*SOURCE MATERIAL*.
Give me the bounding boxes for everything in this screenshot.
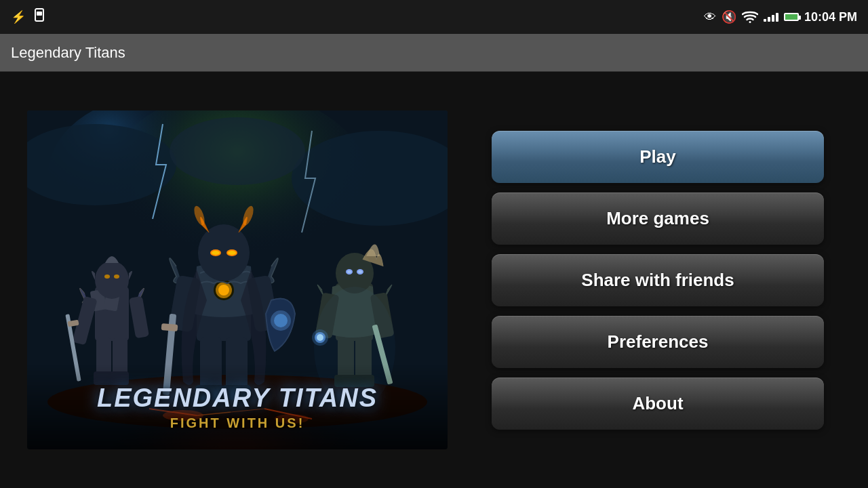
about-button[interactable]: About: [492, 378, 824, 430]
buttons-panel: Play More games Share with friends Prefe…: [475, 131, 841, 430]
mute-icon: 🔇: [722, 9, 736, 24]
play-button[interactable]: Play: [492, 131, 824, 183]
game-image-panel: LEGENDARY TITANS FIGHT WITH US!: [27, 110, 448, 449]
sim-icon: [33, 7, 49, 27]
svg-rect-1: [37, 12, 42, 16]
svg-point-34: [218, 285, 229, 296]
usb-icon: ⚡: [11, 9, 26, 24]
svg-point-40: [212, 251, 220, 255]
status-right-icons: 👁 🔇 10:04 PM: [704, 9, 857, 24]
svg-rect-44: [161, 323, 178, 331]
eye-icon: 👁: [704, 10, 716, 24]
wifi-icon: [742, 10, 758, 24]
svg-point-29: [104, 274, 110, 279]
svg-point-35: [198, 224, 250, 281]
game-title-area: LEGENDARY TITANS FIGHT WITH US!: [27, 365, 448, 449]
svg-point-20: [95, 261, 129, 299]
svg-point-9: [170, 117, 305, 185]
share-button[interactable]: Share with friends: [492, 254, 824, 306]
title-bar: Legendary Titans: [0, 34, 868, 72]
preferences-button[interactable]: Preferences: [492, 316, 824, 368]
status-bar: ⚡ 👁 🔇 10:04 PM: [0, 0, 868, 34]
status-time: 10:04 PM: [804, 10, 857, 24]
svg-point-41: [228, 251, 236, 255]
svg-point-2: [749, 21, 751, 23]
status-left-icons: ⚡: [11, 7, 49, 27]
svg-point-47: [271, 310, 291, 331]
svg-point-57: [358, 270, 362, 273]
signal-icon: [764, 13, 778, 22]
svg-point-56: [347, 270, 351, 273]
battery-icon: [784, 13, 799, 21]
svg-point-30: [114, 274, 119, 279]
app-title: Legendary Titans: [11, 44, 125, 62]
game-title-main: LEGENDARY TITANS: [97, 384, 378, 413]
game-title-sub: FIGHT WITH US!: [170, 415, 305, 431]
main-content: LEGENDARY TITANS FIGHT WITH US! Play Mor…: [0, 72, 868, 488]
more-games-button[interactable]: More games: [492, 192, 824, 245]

*EXERCISE*.
A word-for-word copy of all the data, without pictures, is the expected output.

*RESULT OF THE TASK*.
Give me the bounding boxes for everything in this screenshot.
about-button[interactable]: About: [492, 378, 824, 430]
buttons-panel: Play More games Share with friends Prefe…: [475, 131, 841, 430]
mute-icon: 🔇: [722, 9, 736, 24]
play-button[interactable]: Play: [492, 131, 824, 183]
game-image-panel: LEGENDARY TITANS FIGHT WITH US!: [27, 110, 448, 449]
sim-icon: [33, 7, 49, 27]
svg-rect-1: [37, 12, 42, 16]
svg-point-34: [218, 285, 229, 296]
usb-icon: ⚡: [11, 9, 26, 24]
svg-point-40: [212, 251, 220, 255]
status-right-icons: 👁 🔇 10:04 PM: [704, 9, 857, 24]
svg-rect-44: [161, 323, 178, 331]
eye-icon: 👁: [704, 10, 716, 24]
wifi-icon: [742, 10, 758, 24]
svg-point-29: [104, 274, 110, 279]
svg-point-35: [198, 224, 250, 281]
game-title-area: LEGENDARY TITANS FIGHT WITH US!: [27, 365, 448, 449]
svg-point-20: [95, 261, 129, 299]
svg-point-9: [170, 117, 305, 185]
share-button[interactable]: Share with friends: [492, 254, 824, 306]
title-bar: Legendary Titans: [0, 34, 868, 72]
preferences-button[interactable]: Preferences: [492, 316, 824, 368]
status-bar: ⚡ 👁 🔇 10:04 PM: [0, 0, 868, 34]
status-time: 10:04 PM: [804, 10, 857, 24]
svg-point-41: [228, 251, 236, 255]
svg-point-2: [749, 21, 751, 23]
status-left-icons: ⚡: [11, 7, 49, 27]
svg-point-47: [271, 310, 291, 331]
svg-point-57: [358, 270, 362, 273]
signal-icon: [764, 13, 778, 22]
svg-point-56: [347, 270, 351, 273]
battery-icon: [784, 13, 799, 21]
svg-point-30: [114, 274, 119, 279]
app-title: Legendary Titans: [11, 44, 125, 62]
game-title-main: LEGENDARY TITANS: [97, 384, 378, 413]
game-title-sub: FIGHT WITH US!: [170, 415, 305, 431]
main-content: LEGENDARY TITANS FIGHT WITH US! Play Mor…: [0, 72, 868, 488]
more-games-button[interactable]: More games: [492, 192, 824, 245]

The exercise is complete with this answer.